## Provided data

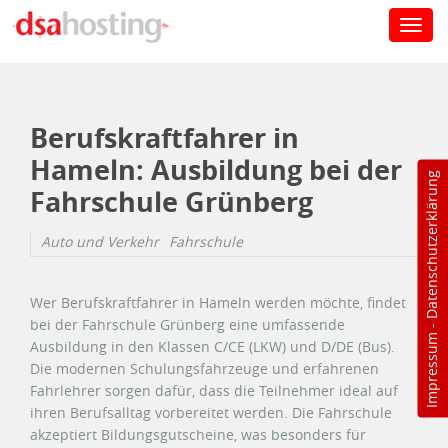
Toggl
navig
Direkt zum Inhalt
Berufskraftfahrer in
Hameln: Ausbildung bei der
Datenschutzerklärung
Fahrschule Grünberg
Auto und Verkehr
Fahrschule
Wer Berufskraftfahrer in Hameln werden möchte, findet
bei der Fahrschule Grünberg eine umfassende
-
Impressum
Ausbildung in den Klassen C/CE (LKW) und D/DE (Bus).
Die modernen Schulungsfahrzeuge und erfahrenen
Fahrlehrer sorgen dafür, dass die Teilnehmer ideal auf
ihren Berufsalltag vorbereitet werden. Die Fahrschule
akzeptiert Bildungsgutscheine, was besonders für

## Work instructions
Leaving the pictures out, reproduce the entries above exactly.

## Result of the task
Toggl
navig
Direkt zum Inhalt
Berufskraftfahrer in
Hameln: Ausbildung bei der
Datenschutzerklärung
Fahrschule Grünberg
Auto und Verkehr
Fahrschule
Wer Berufskraftfahrer in Hameln werden möchte, findet
bei der Fahrschule Grünberg eine umfassende
-
Impressum
Ausbildung in den Klassen C/CE (LKW) und D/DE (Bus).
Die modernen Schulungsfahrzeuge und erfahrenen
Fahrlehrer sorgen dafür, dass die Teilnehmer ideal auf
ihren Berufsalltag vorbereitet werden. Die Fahrschule
akzeptiert Bildungsgutscheine, was besonders für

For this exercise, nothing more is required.